Generally, private institutions tend to excel, with private hospitals and schools receiving much acclaim and get good results in league tables. State schools have been on a radical programme in the last few decades which have seen them also improve. However, although many completely private institutions tend to excel, problems do emerge when a private company takes over the control of a hospital or hospital trust. When this happens, the first port of call is the government because the opposition (whoever it is) throws accusations of cost efficiency over care and the heated political spat continues. There are two ways to look at it, economically and socially. With the NHS the economic view is applying a price to get that little bit extra to help pay for the service, but this conflicts with the social view that privatisation is always looking at profit and not for the benefit of the public. With the NHS, it is run not for profit, so if a private company took over, then people would feel that there is a shift of objective in the organisation from care to profit, providing care for monetary reasons (trying to create a low price, low price service) as opposed to for the sake of care itself.

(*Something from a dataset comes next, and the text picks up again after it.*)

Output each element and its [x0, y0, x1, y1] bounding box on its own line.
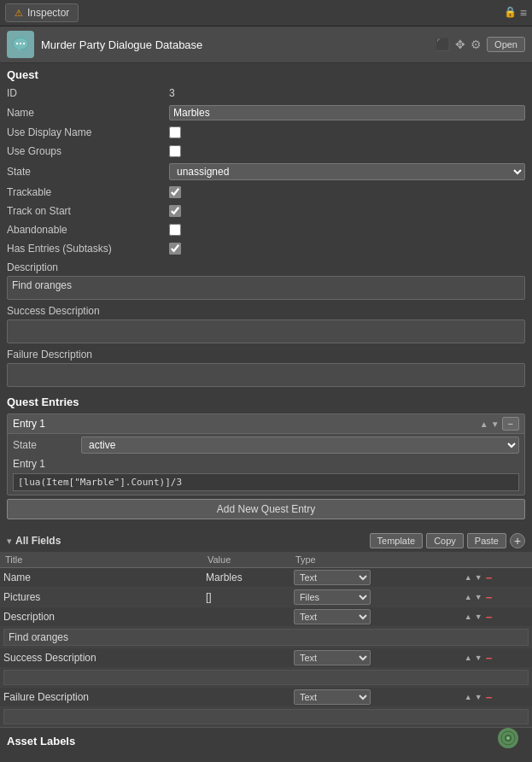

The big problem politicians have is how to have a compromise between the economic and the social view. Politicians need to make sure that standards are rising but that costs aren’t, and it’s by no means an easy task. I agree with the social view that it is the National Health Service and it should be kept national, but if we can reach a compromise where a small price tag is applied to some areas (like what is being proposed by Hunt about immigrants and access to the NHS) then the NHS can help pay its way. It is a national institution and a radical privatisation of it would be a step in the wrong direction – after all the USA want to be like us when it comes to health and we should take heed to stay clear of their current system of insurance where if you have nothing, you get nothing.
The perception of the NHS is it is as British as the British burger, as British as Churchill and as British as our fight back spirit, but a review of the times is needed for the NHS – things are very different now than in 1948 and the NHS has to change with the times.
To summarise, privatisation has to be managed in a way which gives maximum efficiency without damaging the NHS’s national qualities in an uncompromising way. It can ensure competition, but for the right reasons, and that has to be guaranteed before anything else happens. I will leave you, as always, with one final thought. Thatcher said when she was premier that when she was privatising, she would stop at the Royal Mail citing, ‘I would never dream of privatising the Queen’s Head.’ Cameron’s government has done this in 2013, so if they have done what Thatcher never dreamed of doing, what else would they do? I personally would say neither the Conservatives nor any other party would privatise the NHS because the political repercussions would be huge. But the debate will continue to rage on.